Albert L. Ortega/Gettyimages
Carrie Fisher and Mark Hamill
Carrie and I occupied a unique area in each other’s lives. It was like we were in a garage band together that somehow hit it huge. We had no idea the impact Star Wars would have on the world. I remember we were out on tour right before the movie opened. By the time we got to Chicago, there was a crowd at the airport. I said, ‘Hey look, you guys, there must be somebody famous on the plane.” I was looking around to see who it might be. And then in the crowd I saw a kid dressed in a Han Solo vest. Then I saw a girl dressed like Princess Leia. I said, “Oh my God, look, Carrie, there’s somebody dressed just like you. She’s got the buns on her head!”The first time I met Carrie was at dinner in London before we started filming together. I had been the first one to go over to Africa with Sir Alec Guinness and the robots, to do all the desert planet stuff, then I came back to London and then Harrison Ford came over. Carrie was the last piece in the puzzle to come to London. So I said to the production office, “I’d like to meet her before we work together.” They worked out that we’d meet for dinner. You know, she was 19 years old at the time. I was a worldly 24. So I was thinking, “Oh my God, it’ll be like working with a high school kid.” But I was just bowled over. I mean she was just so instantly ingratiating and funny and outspoken. She had a way of just being so brutally candid. I’d just met her but it was like talking to a person you’d known for 10 years. She was telling me stuff about her stepfather, about her mom, about Eddie Fisher — it was just harrowing in its detail. I kept thinking, “Should I know this?” I mean, I wouldn’t have shared that with somebody that I had trusted for years and years and years. But she was the opposite. She just sucked you into her world.

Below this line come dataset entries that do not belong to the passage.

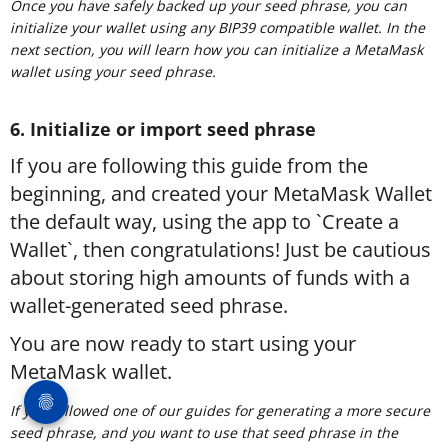
Once you have safely backed up your seed phrase, you can
initialize your wallet using any BIP39 compatible wallet. In the
next section, you will learn how you can initialize a MetaMask
wallet using your seed phrase.
6. Initialize or import seed phrase
If you are following this guide from the
beginning, and created your MetaMask Wallet
the default way, using the app to `Create a
Wallet`, then congratulations! Just be cautious
about storing high amounts of funds with a
wallet-generated seed phrase.
You are now ready to start using your
MetaMask wallet.
If you followed one of our guides for generating a more secure
seed phrase, and you want to use that seed phrase in the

I was so middle class. Growing up, the closest thing to a celebrity we had was our next door neighbor, who was a baggage handler who returned Jerry Lewis’ wallet that fell on the tarmac in San Diego. But Carrie was something completely different. She dropped out of high school to be in the chorus of Irene on Broadway. I was just in awe of her.

She was so committed to joy and fun and embracing life.